Assigned task -> Check each line of the material, and show the ones that include the word "DeepSeek".

Data section ->
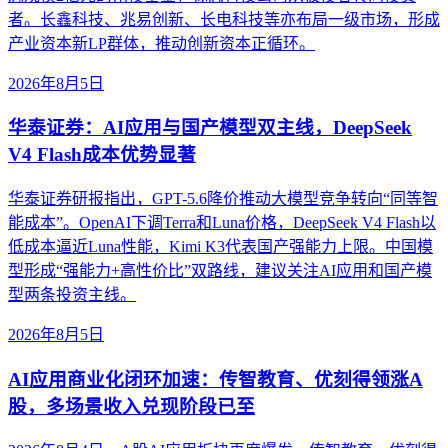
者。长鑫科技、兆易创新、长电科技等亦布局一级市场，形成
产业资本新LP群体，推动创新资本正循环。
2026年8月5日
华泰证券：AI应用与国产模型双主线，DeepSeek
V4 Flash成本优势显著
华泰证券研报指出，GPT-5.6降价推动大模型竞争转向“同等智
能成本”。OpenAI下调Terra和Luna价格，DeepSeek V4 Flash以
低成本逼近Luna性能，Kimi K3代表国产强能力上限。中国模
型形成“强能力+高性价比”双路线，建议关注AI应用和国产模
型两条投资主线。
2026年8月5日
AI应用商业化闭环加速：传智教育、优刻得领涨A
股，多场景收入兑现阶段已至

Expected answer ->
华泰证券：AI应用与国产模型双主线，DeepSeek
能成本”。OpenAI下调Terra和Luna价格，DeepSeek V4 Flash以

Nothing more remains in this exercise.